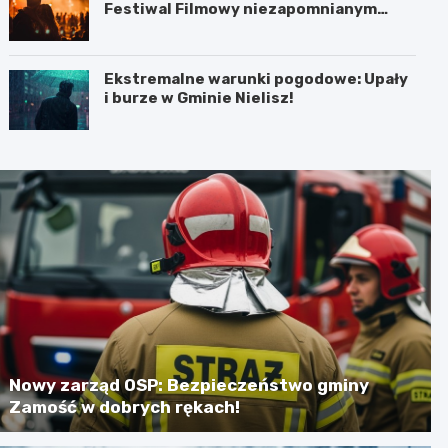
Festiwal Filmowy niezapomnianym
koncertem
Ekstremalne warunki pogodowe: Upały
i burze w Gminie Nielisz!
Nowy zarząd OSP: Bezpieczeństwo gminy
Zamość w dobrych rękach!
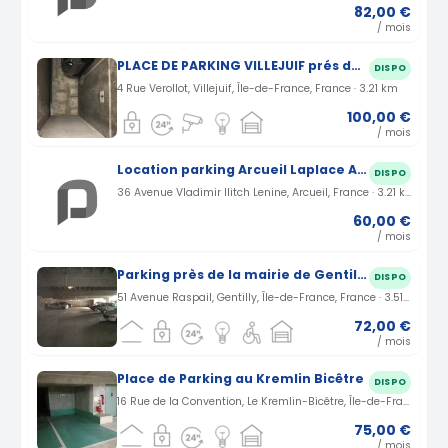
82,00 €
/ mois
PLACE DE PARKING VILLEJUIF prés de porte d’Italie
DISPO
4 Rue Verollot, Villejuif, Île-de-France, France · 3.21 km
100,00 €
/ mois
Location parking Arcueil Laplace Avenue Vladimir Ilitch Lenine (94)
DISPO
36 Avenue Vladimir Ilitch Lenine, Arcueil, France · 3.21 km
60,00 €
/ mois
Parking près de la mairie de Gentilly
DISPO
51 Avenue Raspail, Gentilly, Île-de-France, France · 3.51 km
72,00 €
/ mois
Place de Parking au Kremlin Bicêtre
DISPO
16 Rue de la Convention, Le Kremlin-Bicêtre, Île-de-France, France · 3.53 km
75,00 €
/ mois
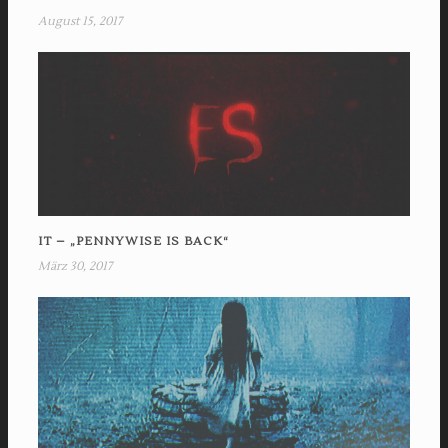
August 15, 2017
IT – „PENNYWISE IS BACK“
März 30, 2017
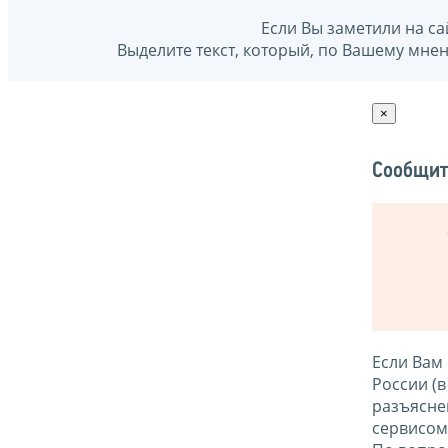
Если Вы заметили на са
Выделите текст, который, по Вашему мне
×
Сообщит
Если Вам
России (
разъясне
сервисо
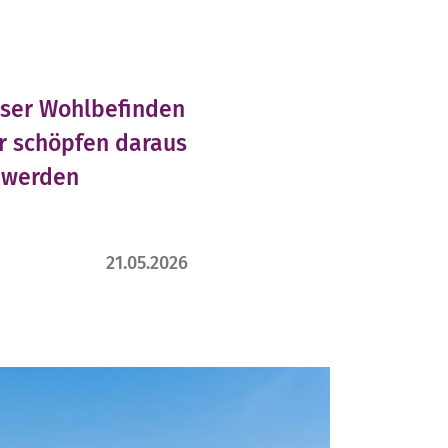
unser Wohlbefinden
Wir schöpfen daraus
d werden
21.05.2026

■ WORK TO COMPLETE: Pictures are to be dropped, and the remaining data set down exactly.

■ RESPONSE TO THE EXERCISE:
Festiwal Filmowy niezapomnianym
koncertem
Ekstremalne warunki pogodowe: Upały
i burze w Gminie Nielisz!
Nowy zarząd OSP: Bezpieczeństwo gminy
Zamość w dobrych rękach!
82,00 €
/ mois
PLACE DE PARKING VILLEJUIF prés de porte d’Italie
DISPO
4 Rue Verollot, Villejuif, Île-de-France, France · 3.21 km
100,00 €
/ mois
Location parking Arcueil Laplace Avenue Vladimir Ilitch Lenine (94)
DISPO
36 Avenue Vladimir Ilitch Lenine, Arcueil, France · 3.21 km
60,00 €
/ mois
Parking près de la mairie de Gentilly
DISPO
51 Avenue Raspail, Gentilly, Île-de-France, France · 3.51 km
72,00 €
/ mois
Place de Parking au Kremlin Bicêtre
DISPO
16 Rue de la Convention, Le Kremlin-Bicêtre, Île-de-France, France · 3.53 km
75,00 €
/ mois
August 15, 2017
IT – „PENNYWISE IS BACK“
März 30, 2017
Если Вы заметили на са
Выделите текст, который, по Вашему мне
×
Сообщит
Если Вам
России (
разъясне
сервисо
unser Wohlbefinden
Wir schöpfen daraus
d werden
21.05.2026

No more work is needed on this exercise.